Created:	2022-02-24 13:23
Collection:	Frontiers in analysis of kinetic equations
Publisher:	Isaac Newton Institute
Copyright:	Megan Griffin-Pickering
Language:	eng (English)


Abstract:	The theory of mean field games aims to describe the limits of Nash equilibria for differential games as the number of players tends to infinity. If players control their state by choosing their acceleration, then the mean field games system describing this equilibrium includes a kinetic transport term.
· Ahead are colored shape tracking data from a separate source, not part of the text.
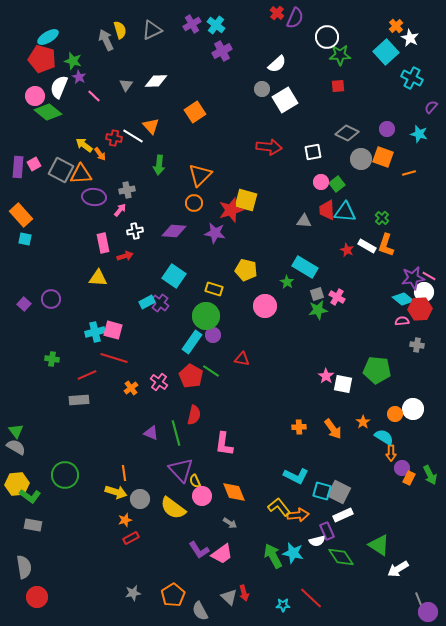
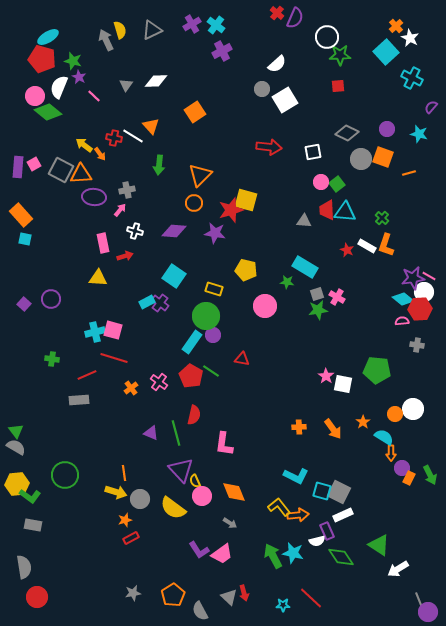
white cross at (135, 231): rotated 28 degrees clockwise
green star at (287, 282): rotated 24 degrees counterclockwise
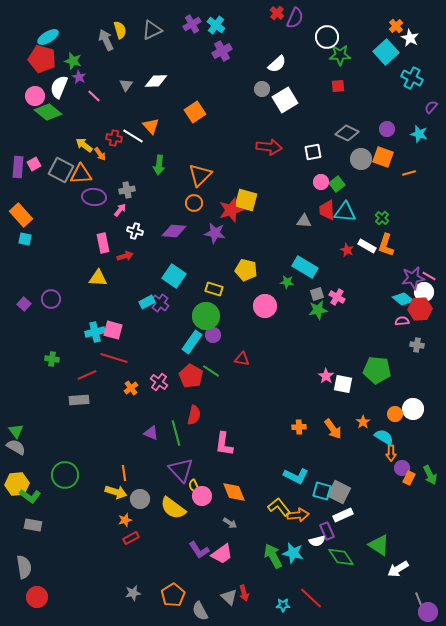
yellow semicircle at (195, 481): moved 1 px left, 5 px down
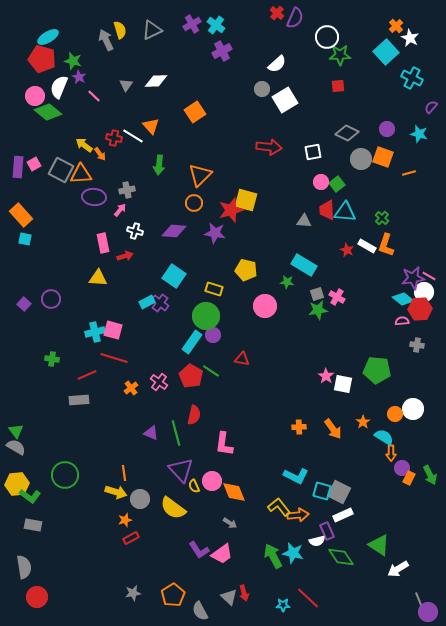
cyan rectangle at (305, 267): moved 1 px left, 2 px up
pink circle at (202, 496): moved 10 px right, 15 px up
red line at (311, 598): moved 3 px left
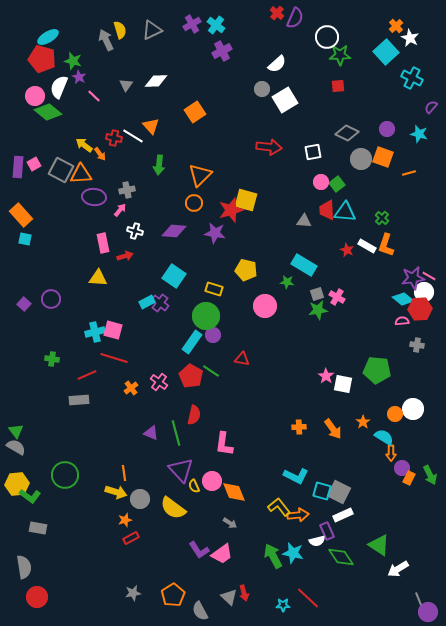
gray rectangle at (33, 525): moved 5 px right, 3 px down
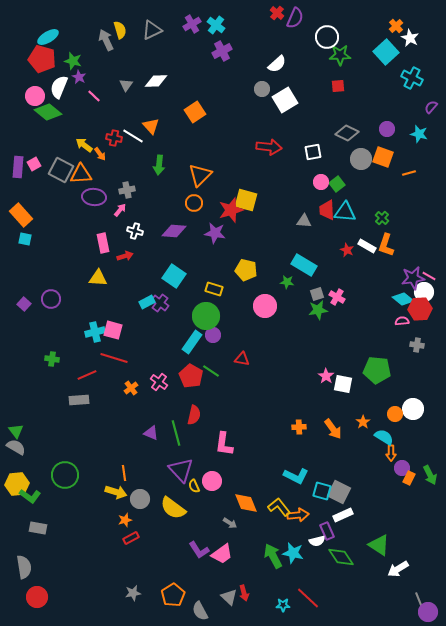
orange diamond at (234, 492): moved 12 px right, 11 px down
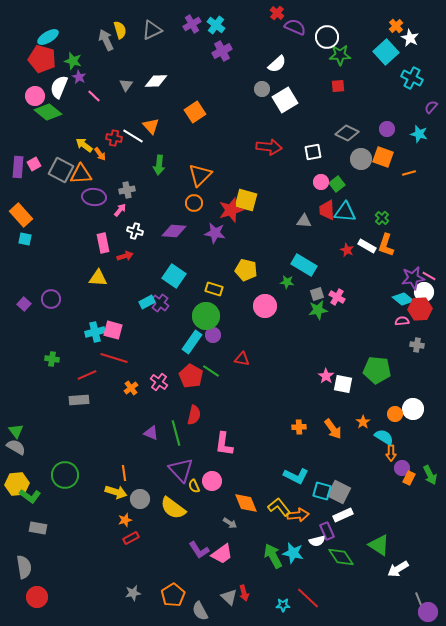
purple semicircle at (295, 18): moved 9 px down; rotated 90 degrees counterclockwise
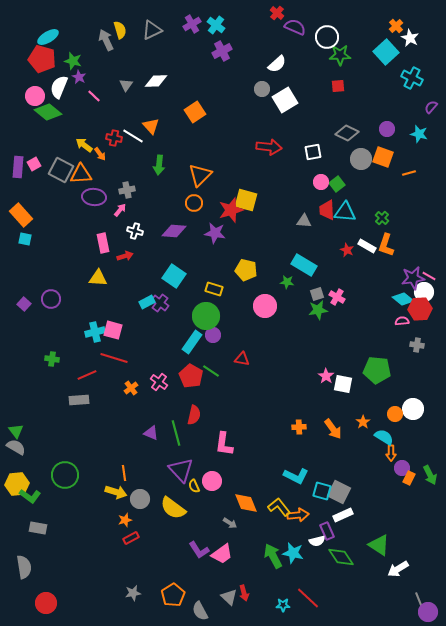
red circle at (37, 597): moved 9 px right, 6 px down
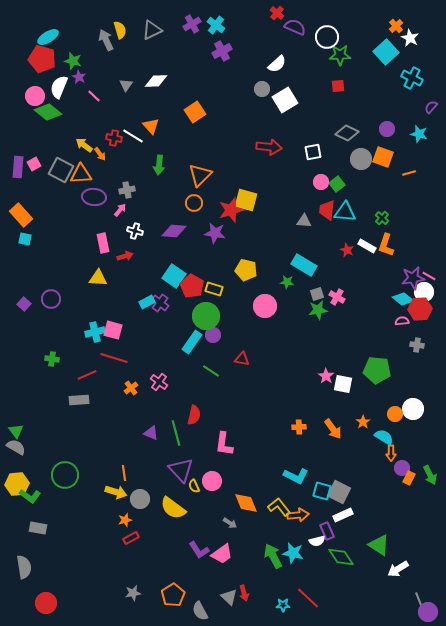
red trapezoid at (327, 210): rotated 10 degrees clockwise
red pentagon at (191, 376): moved 1 px right, 90 px up
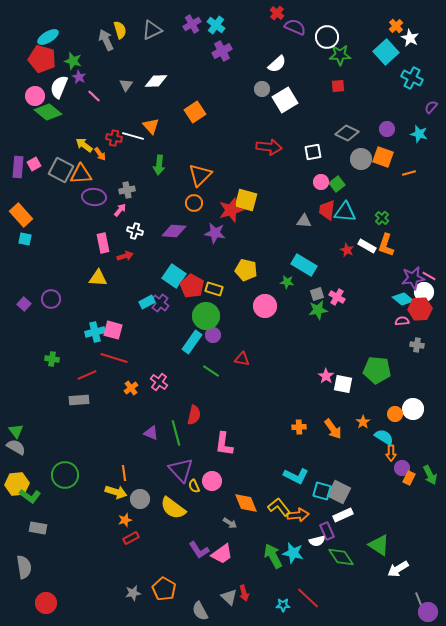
white line at (133, 136): rotated 15 degrees counterclockwise
orange pentagon at (173, 595): moved 9 px left, 6 px up; rotated 10 degrees counterclockwise
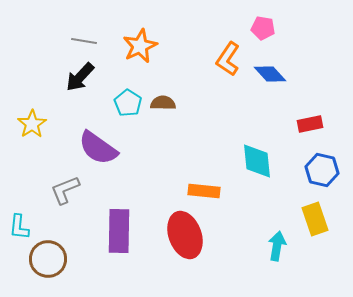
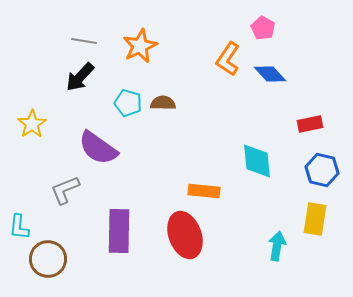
pink pentagon: rotated 20 degrees clockwise
cyan pentagon: rotated 16 degrees counterclockwise
yellow rectangle: rotated 28 degrees clockwise
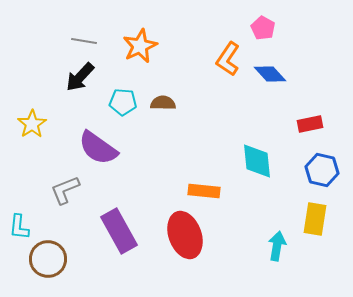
cyan pentagon: moved 5 px left, 1 px up; rotated 12 degrees counterclockwise
purple rectangle: rotated 30 degrees counterclockwise
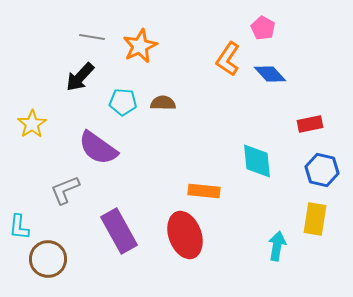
gray line: moved 8 px right, 4 px up
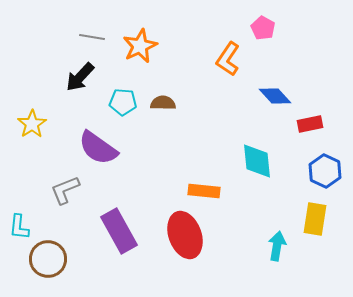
blue diamond: moved 5 px right, 22 px down
blue hexagon: moved 3 px right, 1 px down; rotated 12 degrees clockwise
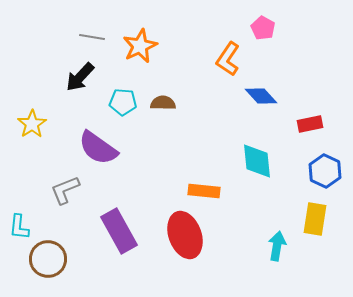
blue diamond: moved 14 px left
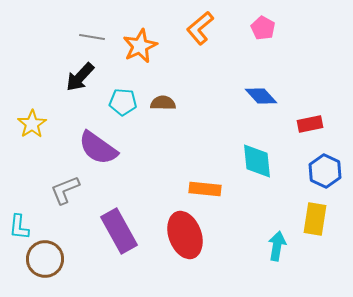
orange L-shape: moved 28 px left, 31 px up; rotated 16 degrees clockwise
orange rectangle: moved 1 px right, 2 px up
brown circle: moved 3 px left
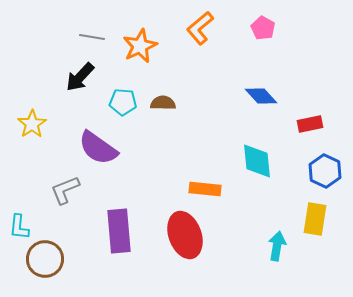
purple rectangle: rotated 24 degrees clockwise
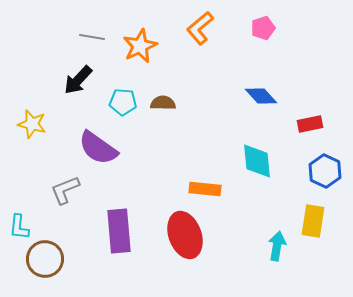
pink pentagon: rotated 25 degrees clockwise
black arrow: moved 2 px left, 3 px down
yellow star: rotated 24 degrees counterclockwise
yellow rectangle: moved 2 px left, 2 px down
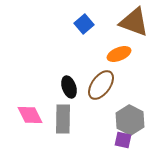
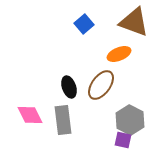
gray rectangle: moved 1 px down; rotated 8 degrees counterclockwise
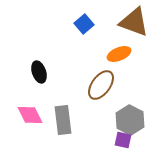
black ellipse: moved 30 px left, 15 px up
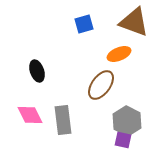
blue square: rotated 24 degrees clockwise
black ellipse: moved 2 px left, 1 px up
gray hexagon: moved 3 px left, 1 px down
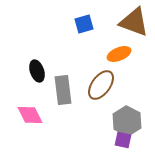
gray rectangle: moved 30 px up
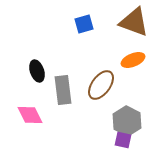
orange ellipse: moved 14 px right, 6 px down
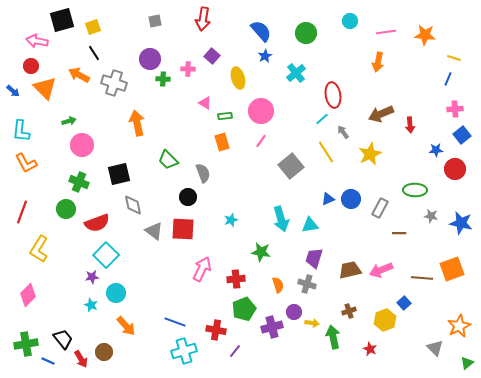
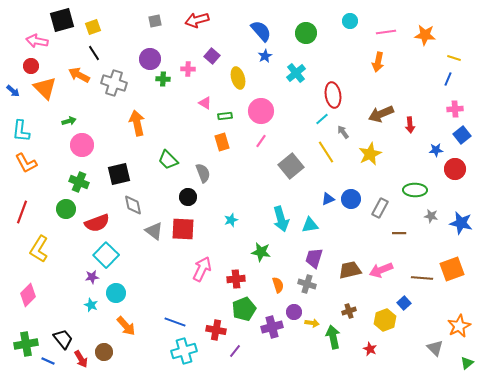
red arrow at (203, 19): moved 6 px left, 1 px down; rotated 65 degrees clockwise
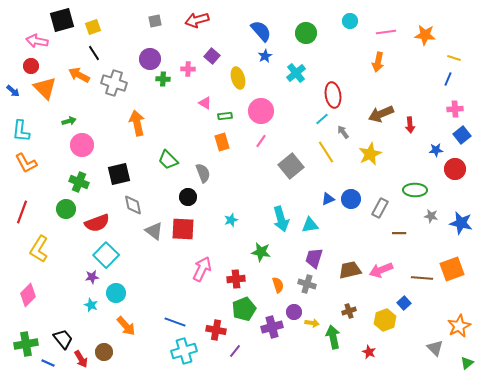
red star at (370, 349): moved 1 px left, 3 px down
blue line at (48, 361): moved 2 px down
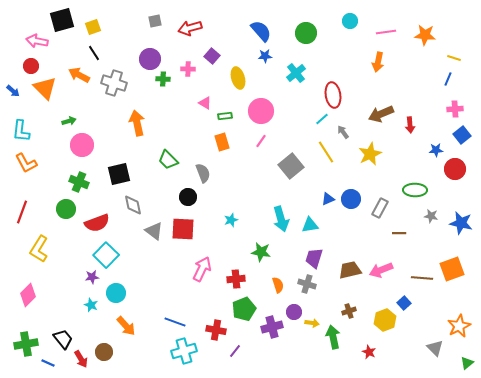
red arrow at (197, 20): moved 7 px left, 8 px down
blue star at (265, 56): rotated 24 degrees clockwise
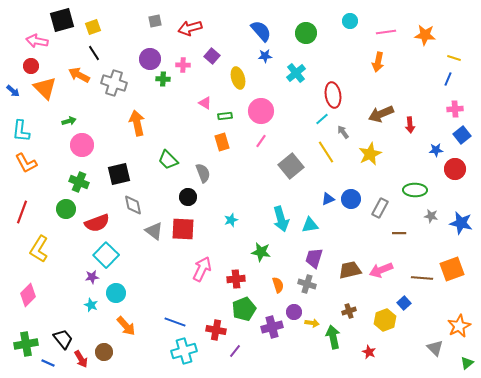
pink cross at (188, 69): moved 5 px left, 4 px up
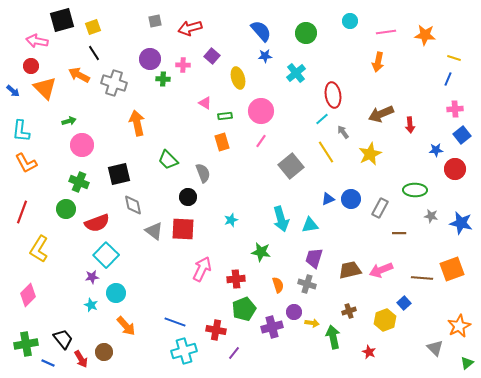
purple line at (235, 351): moved 1 px left, 2 px down
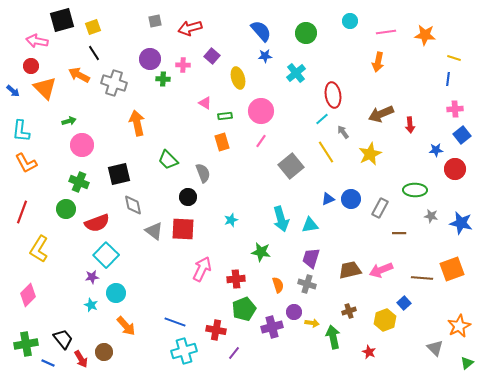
blue line at (448, 79): rotated 16 degrees counterclockwise
purple trapezoid at (314, 258): moved 3 px left
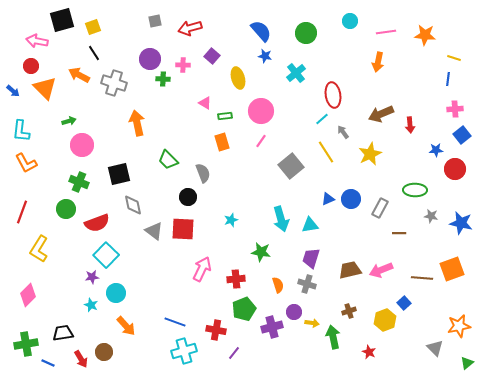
blue star at (265, 56): rotated 16 degrees clockwise
orange star at (459, 326): rotated 15 degrees clockwise
black trapezoid at (63, 339): moved 6 px up; rotated 60 degrees counterclockwise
Previous results on the well-posedness theory of mean field games of this type assume either that the running and final costs are regularising functionals of the density variable, or the presence of noise - that is, a second-order system. I will present recently obtained results in which we construct global-in-time weak solutions for a deterministic `kinetic’ mean field game with local (hence non-regularising) couplings, under suitable convexity and monotonicity conditions. Our approach is based on a characterisation of the solutions through two optimisation problems in duality. Furthermore, under stronger monotonicity/convexity assumptions, we obtain Sobolev regularity estimates on the solutions. This talk is based on joint work with Alpár Mészáros.

Abstract:

The theory of mean field games aims to describe the limits of Nash equilibria for differential games as the number of players tends to infinity. If players control their state by choosing their acceleration, then the mean field games system describing this equilibrium includes a kinetic transport term. Previous results on the well-posedness theory of mean field games of this type assume either that the running and final costs are regularising functionals of the density variable, or the presence of noise - that is, a second-order system. I will present recently obtained results in which we construct global-in-time weak solutions for a deterministic `kinetic’ mean field game with local (hence non-regularising) couplings, under suitable convexity and monotonicity conditions. Our approach is based on a characterisation of the solutions through two optimisation problems in duality. Furthermore, under stronger monotonicity/convexity assumptions, we obtain Sobolev regularity estimates on the solutions. This talk is based on joint work with Alpár Mészáros.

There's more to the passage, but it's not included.